Comment 7 Carlos Alberto Lopez Perez 2020-10-15 18:46:50 PDT
This patch caused me a few headaches.

It broke webkit-patch land for me because I had configured the svn server of the git repository (git-svn) to be http://svn.webkit.org (not https). I did the setup some years ago when https was not an option.
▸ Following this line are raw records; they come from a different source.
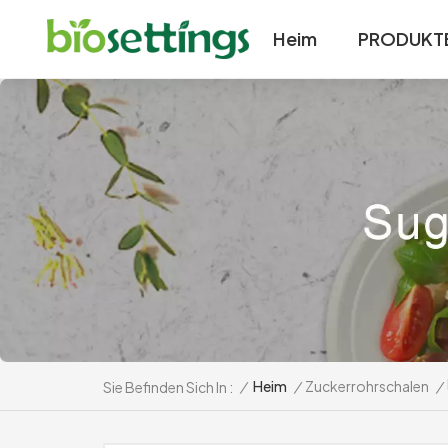
Heim
PRODUKT
/
Heim
/
Zuckerrohrschalen
/
Sie Befinden Sich In :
So the config I had in ~/subversion is for http://svn.webkit.org and not for https://svn.webkit.org, therefore after this patch SVNRepository.has_authorization_for_realm failed for me causing webkit-patch to exit with a cryptic error:

COMMIT FAILED: 
Traceback (most recent call last):
  File "Tools/Scripts/webkit-patch", line 80, in <module>
    main()
  File "Tools/Scripts/webkit-patch", line 75, in main
    WebKitPatch(os.path.abspath(__file__)).main()
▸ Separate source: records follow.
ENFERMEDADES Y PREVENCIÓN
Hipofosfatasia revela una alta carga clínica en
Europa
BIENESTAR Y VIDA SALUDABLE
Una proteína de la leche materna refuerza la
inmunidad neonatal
  File "/home/clopez/webkit/webkit/Tools/Scripts/webkitpy/tool/multicommandtool.py", line 305, in main
    result = command.check_arguments_and_execute(options, args, self)
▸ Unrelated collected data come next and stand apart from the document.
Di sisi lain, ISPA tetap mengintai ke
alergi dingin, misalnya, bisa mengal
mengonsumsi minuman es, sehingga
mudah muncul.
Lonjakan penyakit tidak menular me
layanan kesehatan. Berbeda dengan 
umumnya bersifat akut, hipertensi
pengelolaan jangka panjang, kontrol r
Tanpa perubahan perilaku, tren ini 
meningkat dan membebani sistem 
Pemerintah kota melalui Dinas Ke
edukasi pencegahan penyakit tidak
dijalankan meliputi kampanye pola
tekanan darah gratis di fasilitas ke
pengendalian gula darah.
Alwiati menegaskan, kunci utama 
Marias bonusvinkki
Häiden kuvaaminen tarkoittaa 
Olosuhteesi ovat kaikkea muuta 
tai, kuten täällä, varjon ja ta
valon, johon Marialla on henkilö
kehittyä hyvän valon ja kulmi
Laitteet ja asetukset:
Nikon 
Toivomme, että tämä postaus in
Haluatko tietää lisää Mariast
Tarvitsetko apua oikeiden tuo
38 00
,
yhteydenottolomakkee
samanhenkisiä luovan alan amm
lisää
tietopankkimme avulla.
  File "/home/clopez/webkit/webkit/Tools/Scripts/webkitpy/tool/multicommandtool.py", line 123, in check_arguments_and_execute
    return self.execute(options, args, tool) or 0
  File "/home/clopez/webkit/webkit/Tools/Scripts/webkitpy/tool/commands/abstractsequencedcommand.py", line 55, in execute
    self._sequence.run_and_handle_errors(tool, options, state)
  File "/home/clopez/webkit/webkit/Tools/Scripts/webkitpy/tool/commands/stepsequence.py", line 73, in run_and_handle_errors
    self._run(tool, options, state)
  File "/home/clopez/webkit/webkit/Tools/Scripts/webkitpy/tool/commands/stepsequence.py", line 67, in _run
    step(tool, options).run(state)
  File "/home/clopez/webkit/webkit/Tools/Scripts/webkitpy/tool/steps/commit.py", line 89, in run
    svn_revision = scm.svn_revision_from_commit_text(commit_text)
  File "/home/clopez/webkit/webkit/Tools/Scripts/webkitpy/common/checkout/scm/scm.py", line 107, in svn_revision_from_commit_text
    return match.group('svn_revision')
AttributeError: 'NoneType' object has no attribute 'group'


I tried (hard) to re-configure my setup to use https://svn.webkit.org but there is no way git-svn likes this. I even tried to purge all of my .git/svn* data and resync everything but it doesn't work. I suspect it may be related with the fact that the svn string we log in all git commits (at the end, where it says git-svn-id:) has actually a http:// prefix and not an https:// one.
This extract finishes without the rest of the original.